Under The Microscope

Audio Hijack 3.1 Raises the Bar

Audio Hijack IconWhen we released Audio Hijack 3 back in January, we hoped people would like it. Since then, we’ve been thrilled and gratified to be inundated with positive feedback about the upgrade. People just love Audio Hijack 3, and we couldn’t be more pleased.

There’s always room for improvement though, and today we’re bringing that with version 3.1. When we redesigned Audio Hijack for version 3, we chose not to include some things which weren’t very popular, no longer fit, or just didn’t make it in time for the 3.0 update. With a goal of simplifying, things like CD burning and obscure audio effects just weren’t worth including any longer.

But we always listen to our customers’ feedback, and Audio Hijack 3.1 brings back the two most-requested features: Silence Monitoring and File Actions. Read on for more information, or just choose “Check for Update” from the Audio Hijack menu.

Silence Monitoring

First, have a look at the updated “File Limits” section of the Recorder Block. Here, you can control just how Audio Hijack reacts to silence, as well as exactly how “silence” is defined. Use these controls to remove the silence from your recording, automatically start a new file when silence occurs, or stop your recording based on silence.

Audio Hijack Silence Actions

We received a great many of requests for this functionality in Audio Hijack 3, so we know users will find it useful. Enjoy!

File Actions

Audio Hijack in ActionNext up is the Actions area, which can be found in the Recordings tab of the Home window. Highlight one (or many!) recordings, then click the Actions button to manipulate with just a click. It’s very handy.

It was already possible to reveal a file in the Finder, but now you can do much more. Pass audio over to your audio editor of choice.1 Easily add files to your iTunes library. Or use the OS’s built-in Share sheet to pass files via email, iMessage, and more. Working with your recordings is now easier than ever!

Much, Much More

While those two features are the major new items found in this free update, there’s much more to appreciate. We’ve made dozens of improvements, just some of which are detailed below:

  • Higher Sample Rates – AIFF and WAV recordings can now be made in higher sample rates, with support for 88.2 kHz, 96 kHz, and 192 kHz.

  • Expanded Keyboard Controls – Keyboard control is now available for quick access to all important recording controls. Turn off all Recordings in a Session with Commmand-K. Pause all Recordings with Command-B. Split all Recordings with Command-T. Nice!

  • Better Handling of Missing Audio Devices – Audio Hijack is now more intelligent than ever when it comes to dealing with missing and re-appearing audio devices. In addition, when a device is not plugged in, Audio Hijack will alert you so you can adjust your settings.

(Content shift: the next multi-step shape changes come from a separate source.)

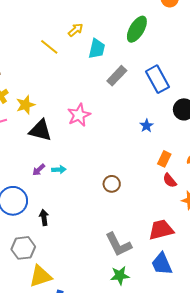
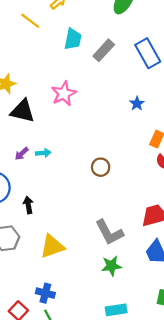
cyan trapezoid: (97, 49) -> (73, 39), moved
yellow triangle: (40, 276) -> (52, 246), moved

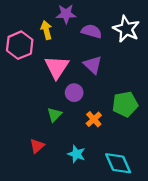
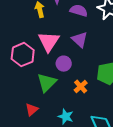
pink hexagon: (20, 45) -> (23, 55), moved
green triangle: (54, 115) -> (47, 83), size x1.5

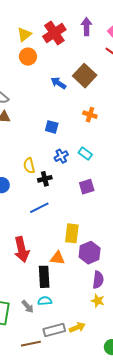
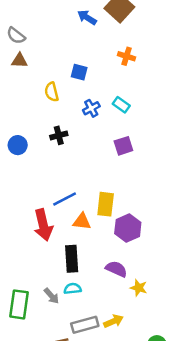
yellow semicircle: (29, 166) -> (52, 92), moved
black cross: (45, 179) -> (59, 135), moved
blue line: (39, 208) -> (65, 199), moved
orange triangle: (57, 258) -> (82, 221), moved
purple semicircle: (98, 280) -> (116, 269), moved, turned -72

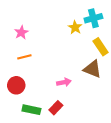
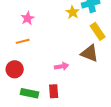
pink star: (21, 32) -> (28, 18), moved
red rectangle: (56, 108) -> (54, 91), turned -48

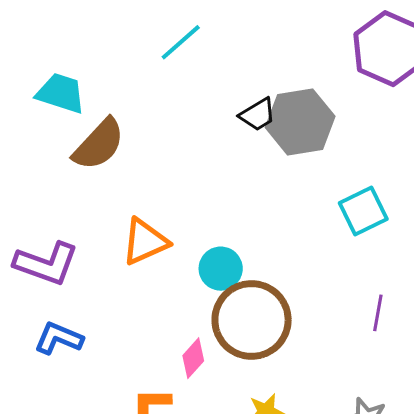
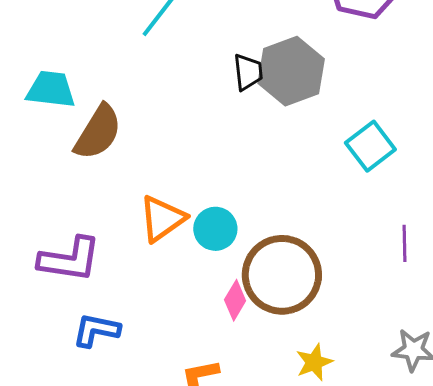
black trapezoid: (258, 115) -> (248, 72), turned -54
cyan circle: (221, 269) -> (215, 229), moved
pink diamond: (193, 358) -> (235, 300), moved

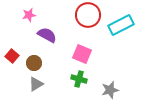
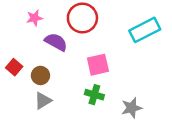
red circle: (88, 15) -> (82, 18), moved
pink square: (82, 54) -> (98, 65), turned -36

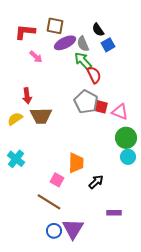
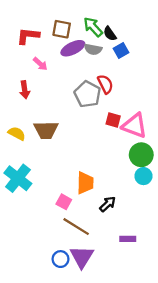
gray semicircle: (83, 44) -> (93, 49), turned -56
green arrow: (83, 61) -> (93, 27), moved
red arrow: (27, 96) -> (25, 90), moved
gray pentagon: (86, 102) -> (87, 94), moved
pink triangle: (120, 112) -> (135, 126), size x1.4
yellow semicircle: (15, 119) -> (17, 133), turned 63
cyan cross: (16, 159) -> (18, 178), size x1.4
brown line: (49, 202) -> (76, 227), moved

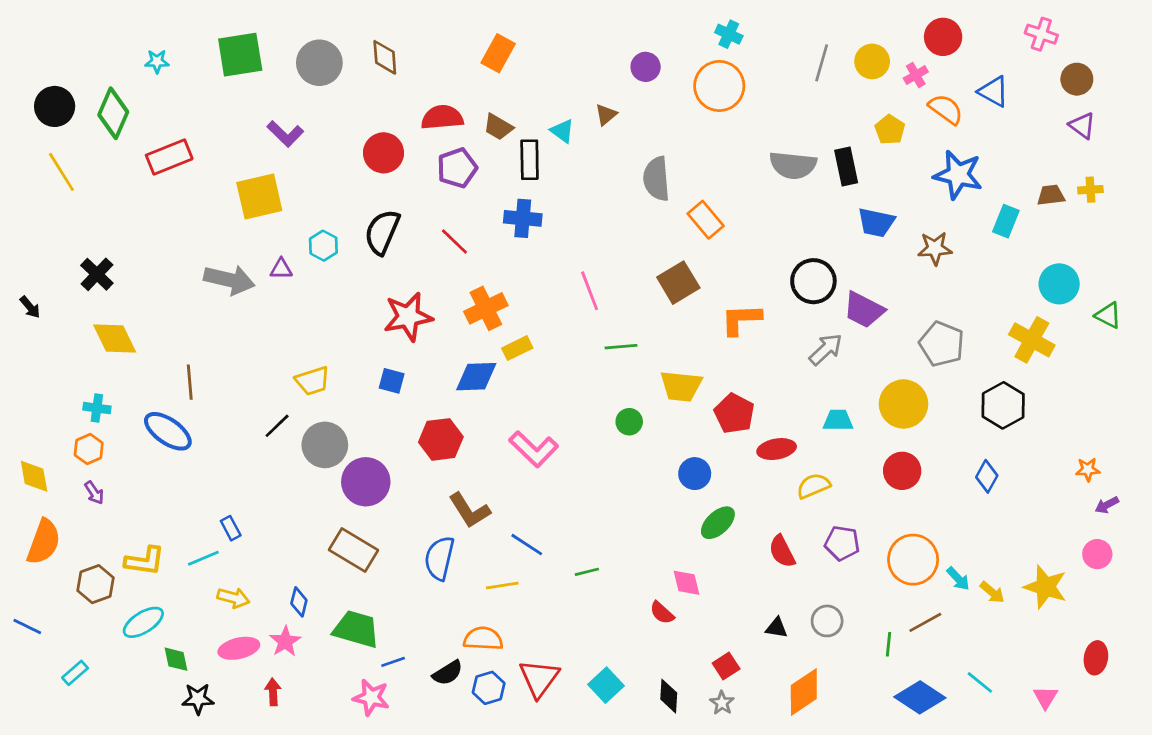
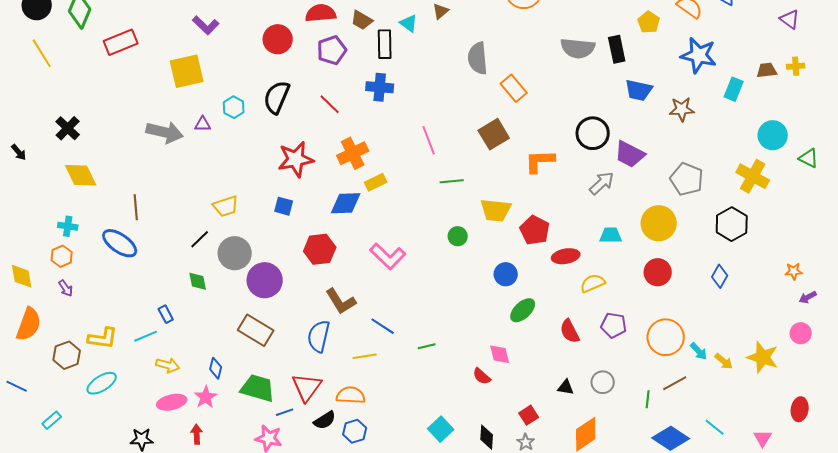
green diamond: (176, 659) -> (198, 281), moved
red triangle: (539, 678) -> (307, 387), moved

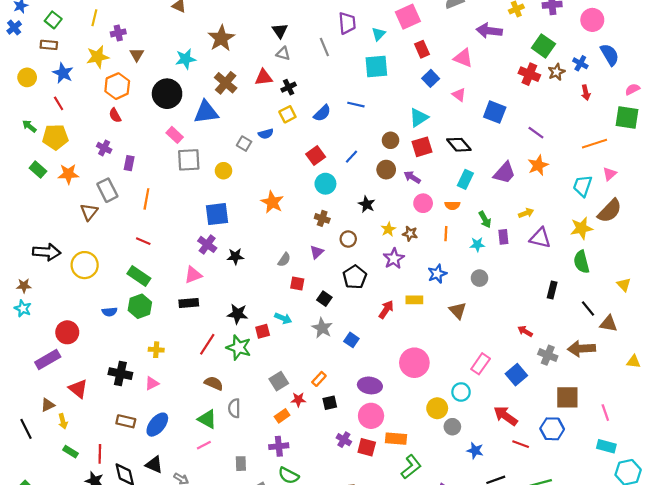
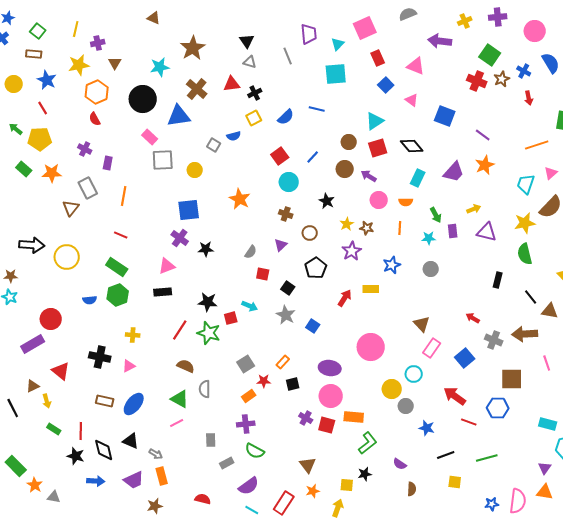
brown triangle: (458, 311) -> (422, 324), moved
pink line: (605, 413) -> (547, 363), moved

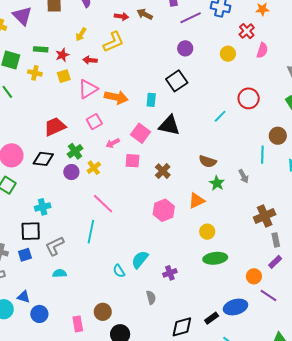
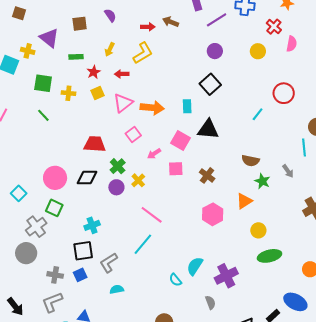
green rectangle: (41, 49) -> (76, 57), moved
red trapezoid: (55, 127) -> (95, 144), turned 35
cyan line: (91, 232) -> (143, 244), turned 35
purple cross: (170, 273) -> (226, 276), size x1.6
blue ellipse: (236, 307) -> (295, 302), turned 50

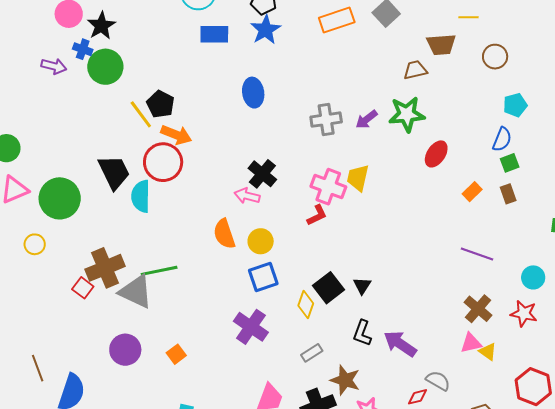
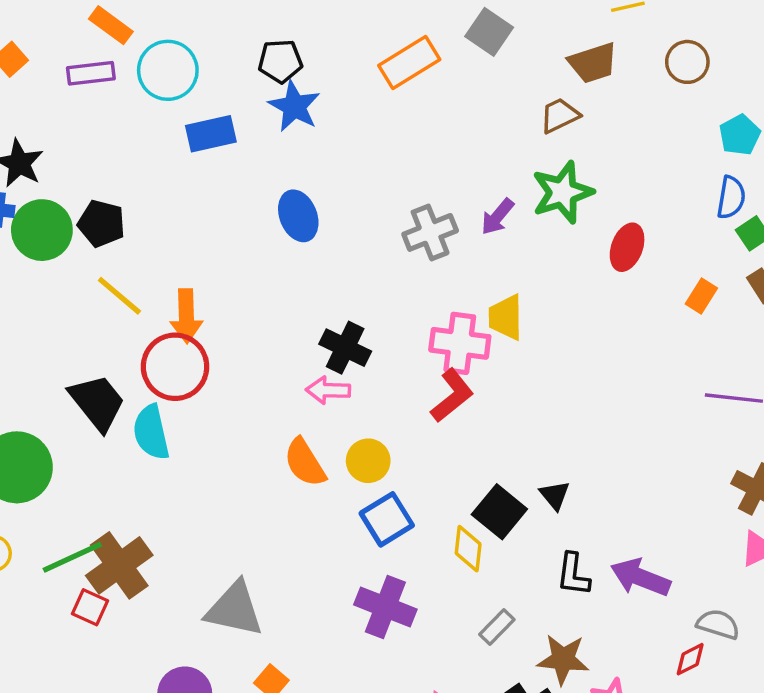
black pentagon: (161, 104) -> (101, 223), moved
orange arrow: (176, 135) -> (186, 316), turned 80
red L-shape: (317, 215) -> (452, 395), size x1.4
green line: (159, 271) -> (72, 557), moved
gray triangle: (136, 292) -> (234, 609), moved

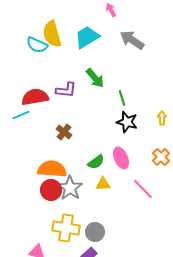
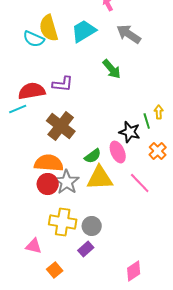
green arrow: (95, 78) -> (112, 69), moved
green line: (122, 98) -> (147, 121), moved
black star: (127, 122) -> (130, 132), moved
brown cross: (64, 132) -> (61, 126), size x1.8
yellow triangle: (103, 184) -> (100, 178), size x1.8

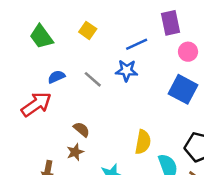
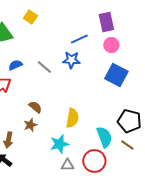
yellow square: (88, 30) -> (30, 17), moved
pink circle: (188, 52) -> (111, 45), moved
yellow semicircle: (143, 142) -> (72, 118), moved

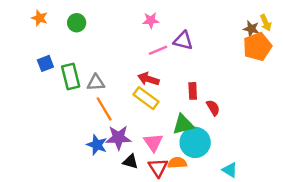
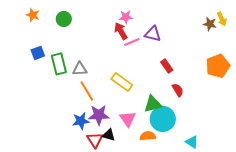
orange pentagon: (257, 47) -> (218, 66), moved
red arrow: (148, 79) -> (121, 31), moved, turned 42
red rectangle: (193, 91) -> (167, 66), moved, turned -32
blue star: (97, 145) -> (81, 121), turned -30
red triangle: (158, 168) -> (95, 140), moved

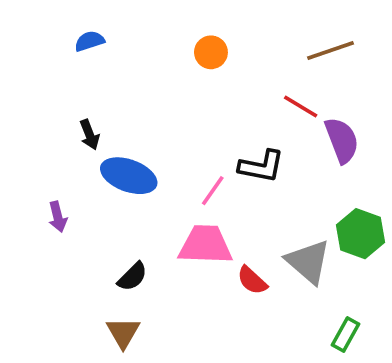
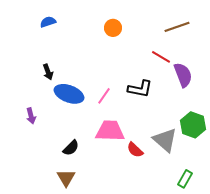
pink line: (213, 191) -> (104, 96), moved

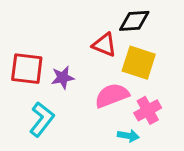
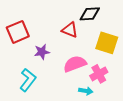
yellow square: (139, 63) -> (107, 43), moved
red square: (27, 69) -> (18, 32), moved, turned -30

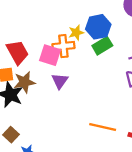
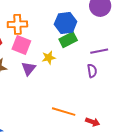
yellow star: (76, 33) -> (49, 58), moved
orange cross: (63, 46) -> (17, 24), moved

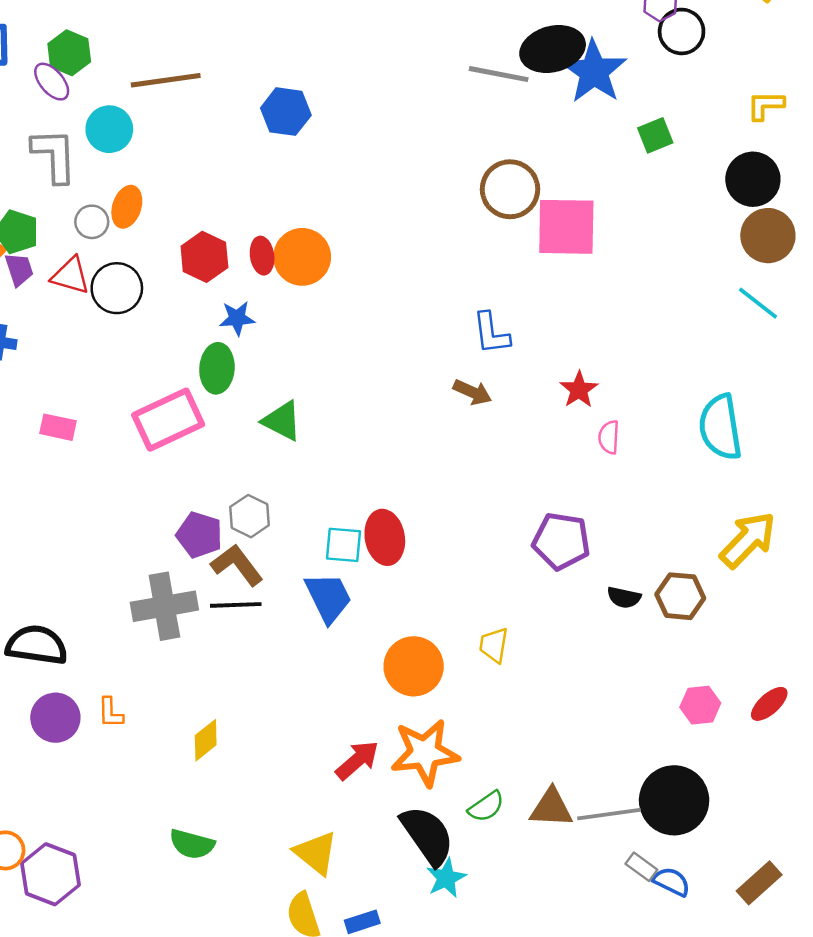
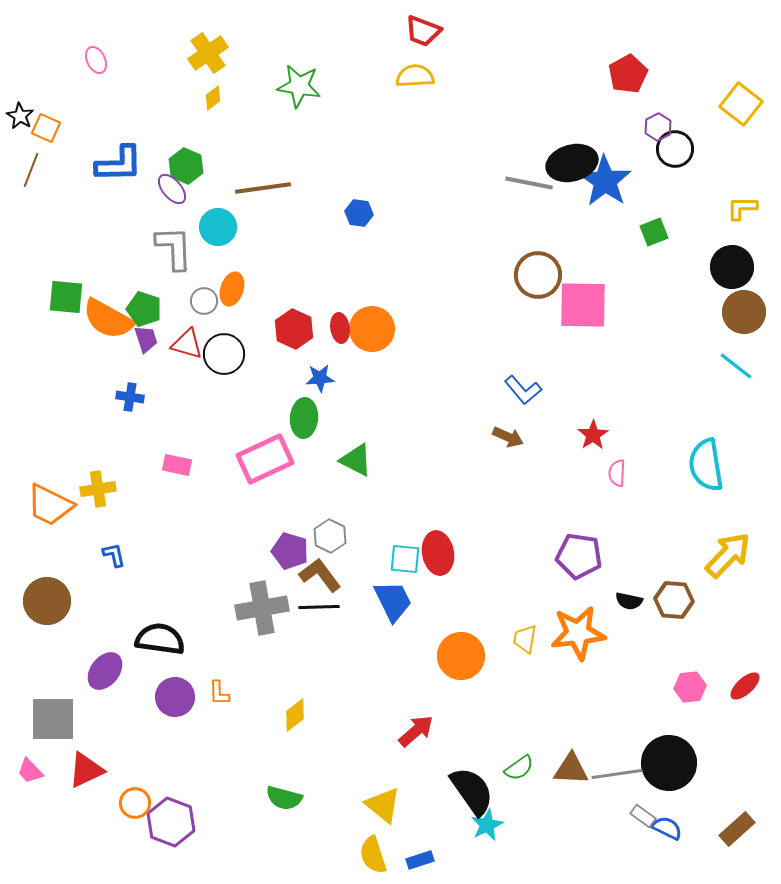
blue hexagon: (286, 112) -> (359, 213), size x0.7
blue L-shape: (491, 333) -> (523, 390), turned -33
orange star: (425, 753) -> (578, 633), moved

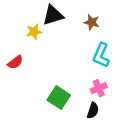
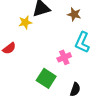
pink cross: (99, 88) -> (64, 57), moved

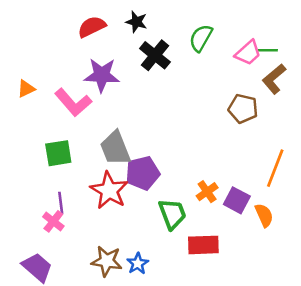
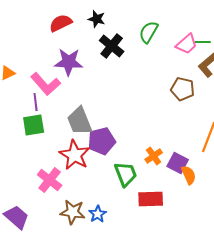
purple line: (61, 203) -> (36, 102), moved
orange semicircle: (264, 215) -> (189, 175), moved
pink cross: (53, 221) -> (50, 180), moved, size x1.4

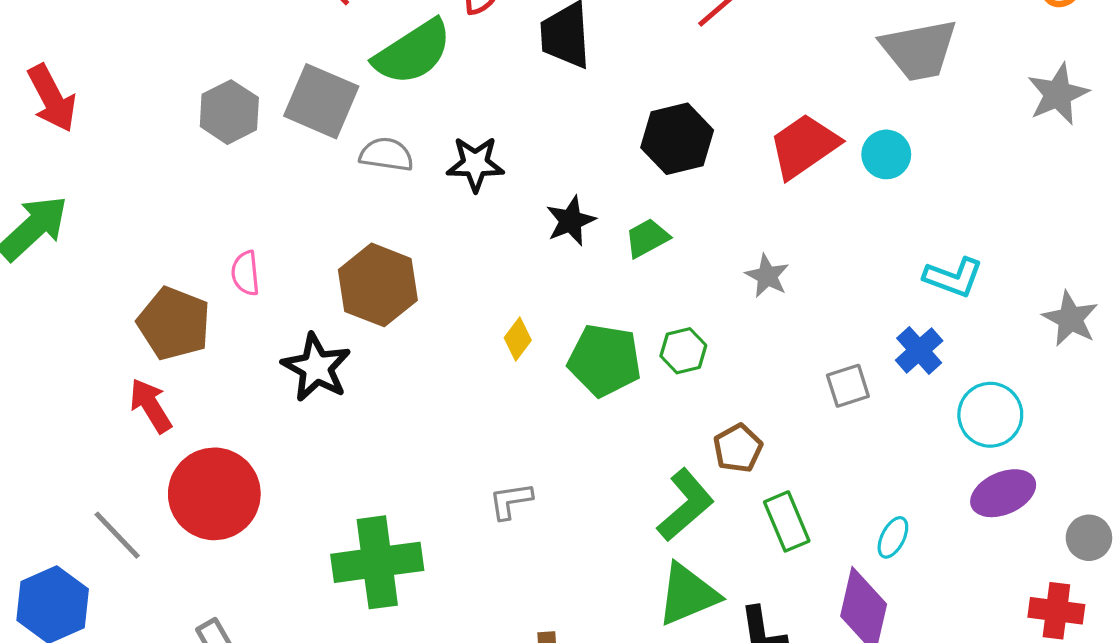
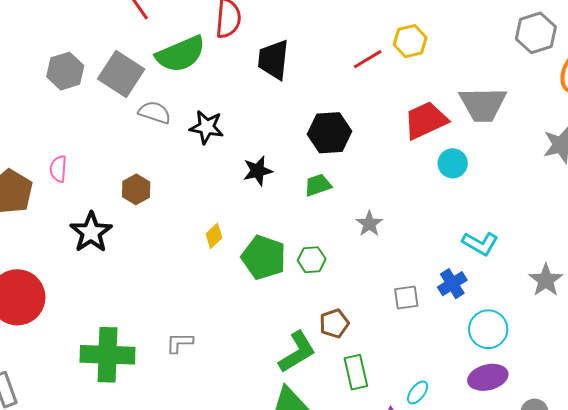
red trapezoid: (804, 146) -> (426, 120), moved
green trapezoid: (647, 238) -> (318, 185), moved
brown hexagon: (378, 285) -> (136, 189), size x0.6
gray L-shape: (511, 501) -> (179, 343), moved

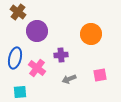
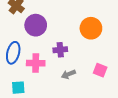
pink cross: (37, 68) -> (36, 63), turned -36
pink square: (100, 75) -> (100, 70), turned 32

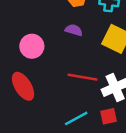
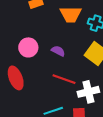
purple semicircle: (74, 30) -> (58, 51), moved

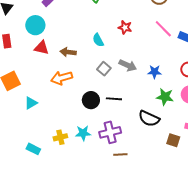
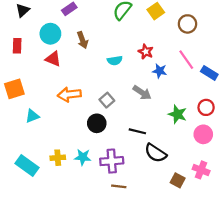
cyan semicircle: (98, 40) -> (115, 61), turned -80
brown arrow: (68, 52) -> (82, 40), moved, turned -126
gray square: (104, 69) -> (107, 100), moved
blue star: (154, 72) -> (160, 71), moved
green star: (165, 97) -> (177, 114), moved
black line: (114, 99) -> (137, 131), moved
cyan rectangle: (33, 149) -> (27, 165), size x1.5

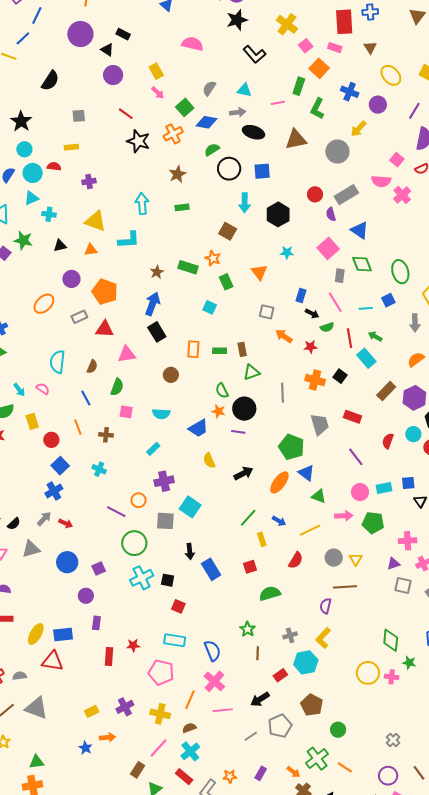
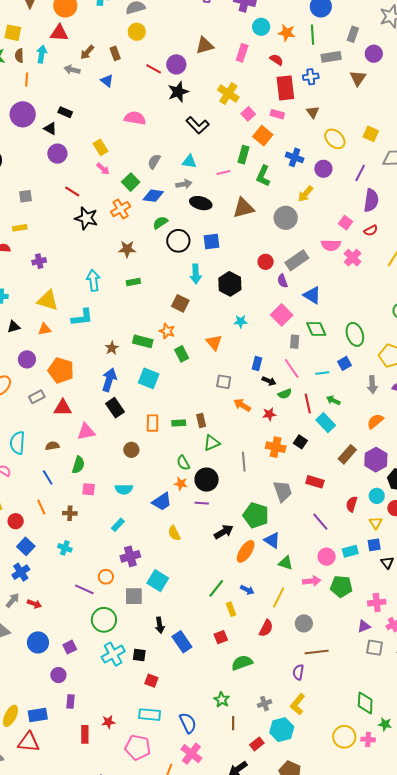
brown star: (177, 174) -> (127, 249), turned 30
cyan square: (210, 307) -> (149, 378), moved, size x1.5
brown semicircle: (92, 367) -> (52, 446), turned -120
black arrow: (243, 473) -> (224, 532), moved
yellow line: (310, 530) -> (279, 597), turned -35
yellow triangle: (356, 559) -> (376, 523), moved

  • Avoiding Auto-ducking – Previously when capturing from FaceTime or Mac OS X Dictation, forced auto-ducking was performed by the OS. This then necessitated manual adjustments in order to hear audio at a useful level. Audio Hijack now works around that, so audio capture from FaceTime and Dictation works just as you’d expect.

  • Working Around QuickTime Bugs – On Mac OS X 10.10 (Yosemite), QuickTime Player could sometimes refuse to auto-play audio handed to it. While we wait for Apple to fix this bug, Audio Hijack now attempts to work around the issue.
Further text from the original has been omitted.